Cet acte n’est malheureusement pas un cas isolé. La précarité et la souffrance au travail ne cessent de broyer toujours plus de vies. Dans le monde du travail, et notamment au sein de l’éducation, les suicides se multiplient. Depuis la rentrée, ce sont 11 enseignants qui se sont donnés la mort. Le 23 septembre dernier, c’est le suicide de Christine Renon, et sa lettre de suicide qui a brutalement fait lumière sur les conditions de travail de plus en plus précaires dans lesquelles sont jetés les personnels d’éducation, entre manque de moyens, de personnels, pressions managériales…

Et dans les établissements, les agents techniques, employés par les Conseils généraux dans les collèges depuis la loi de décentralisation, font face à des conditions de travail encore plus précaires. Il y a trois ans, nous avions écrit à propos de la grève des agents techniques de différents établissements du 93 et mettions en avant la dégradation, années après années du fait de la multiplication des mesures austéritaires, de leurs conditions de travail. Au détriment de la santé du personnel, et alors que ces derniers occupent déjà des emplois pénibles, assurant des missions d’accueil, de restauration, d’entretiens des locaux et de maintenance. Salaires bas, manque de personnel, surcharge de travail, pressions managériales, multiplication des problèmes de santé, sont le quotidien des agents techniques, entrainant un épuisement accru chez eux. Et ce alors que leur travail et leurs souffrances sont constamment invisibilisés. Ce sont en effet les petites mains sans qui les établissements scolaires ne pourraient tourner, mais qui n’ont aucune reconnaissance de l’institution.

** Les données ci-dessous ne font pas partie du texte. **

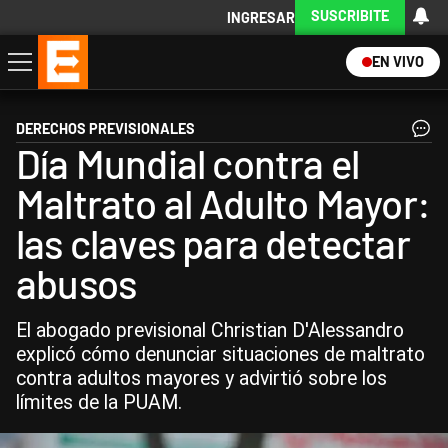
SUSCRIBITE
INGRESAR
EN VIVO
Economía
Política
Internacional
Actualidad
Descargá la App
DERECHOS PREVISIONALES
Día Mundial contra el
Maltrato al Adulto Mayor:
las claves para detectar
abusos
El abogado previsional Christian D'Alessandro
explicó cómo denunciar situaciones de maltrato
contra adultos mayores y advirtió sobre los
límites de la PUAM.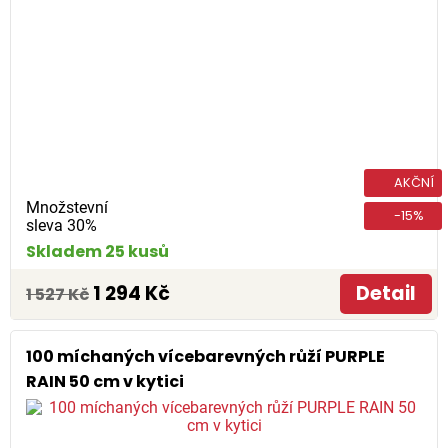
AKČNÍ
Množstevní
-15%
sleva 30%
Skladem 25 kusů
1 294 Kč
Detail
1 527 Kč
100 míchaných vícebarevných růží PURPLE
RAIN 50 cm v kytici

Ce nouveau suicide est une énième illustration brutale de la logique du système capitaliste, qui pousse à bout et tue les travailleurs. Il est aberrant qu’à l’âge de 60 ans, après avoir travaillé toute sa vie, qui plus est dans un métier non des moins pénibles, on soit encore obligé de trimer et d’aller au boulot se faire exploiter et être payé une misère qui ne nous permette même pas de nous loger dignement. Avec la casse des services publics, du code du travail, la réforme des retraites que le gouvernement tente de nous imposer, cette souffrance au travail et la précarisation croissante qui frappent tout un pan de la population ne vont cesser de s’aggraver et de détruire d’autres vies. Il faut qu’on mette fin à ce rouleau compresseur. Pour ça il faut s’organiser et instaurer un rapport de force à la hauteur. En ce sens, il est central que nous répondions tous, travailleurs, étudiants, retraités, à l’appel à la grève générale du 5 décembre prochain pour se battre contre la réforme des retraites, qui a pour objectif de nous imposer de travailler toujours plus longtemps et pour des pensions toujours plus basses. Mais avec la perspective que cette bataille ne soit que le début de l’offensive et d’un combat plus général contre l’ensemble de leur monde. Afin que plus jamais ce genre de situations ne se reproduisent.